**Listed records**
----
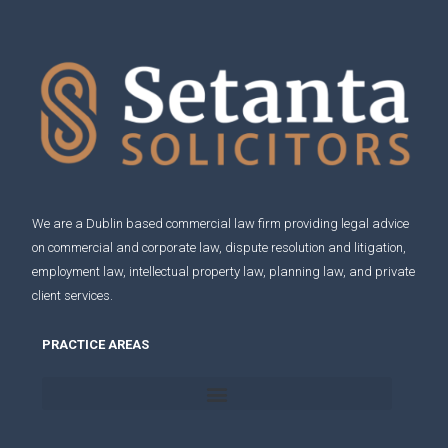
We are a Dublin based commercial law firm providing legal advice
on
commercial and corporate law
,
dispute resolution and litigation
,
employment law
,
intellectual property law
,
planning law
, and
private
client services
.
PRACTICE AREAS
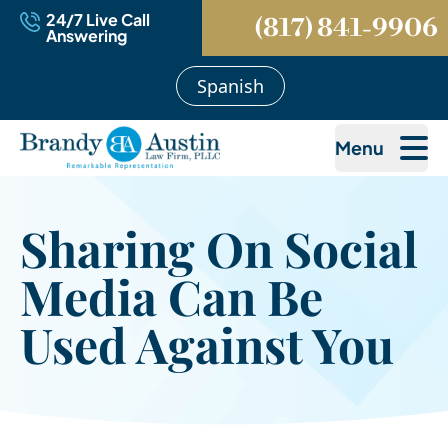
24/7 Live Call
(817) 841-9906
Answering
Spanish
Menu
Sharing On Social
Media Can Be
Used Against You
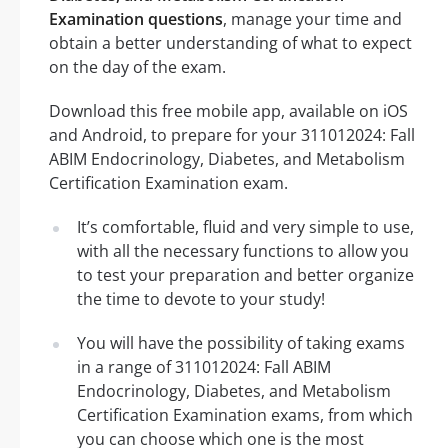
Examination questions
, manage your time and
obtain a better understanding of what to expect
on the day of the exam.
Download this free mobile app, available on iOS
and Android, to prepare for your 311012024: Fall
ABIM Endocrinology, Diabetes, and Metabolism
Certification Examination exam.
It’s comfortable, fluid and very simple to use,
with all the necessary functions to allow you
to test your preparation and better organize
the time to devote to your study!
You will have the possibility of taking exams
in a range of 311012024: Fall ABIM
Endocrinology, Diabetes, and Metabolism
Certification Examination exams, from which
you can choose which one is the most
----
**Assigned task**
Word for word, repeat the lines from the one holding "to test your preparation and better organize" through the last line of the entries, both included.

**Written answer**
to test your preparation and better organize
the time to devote to your study!
You will have the possibility of taking exams
in a range of 311012024: Fall ABIM
Endocrinology, Diabetes, and Metabolism
Certification Examination exams, from which
you can choose which one is the most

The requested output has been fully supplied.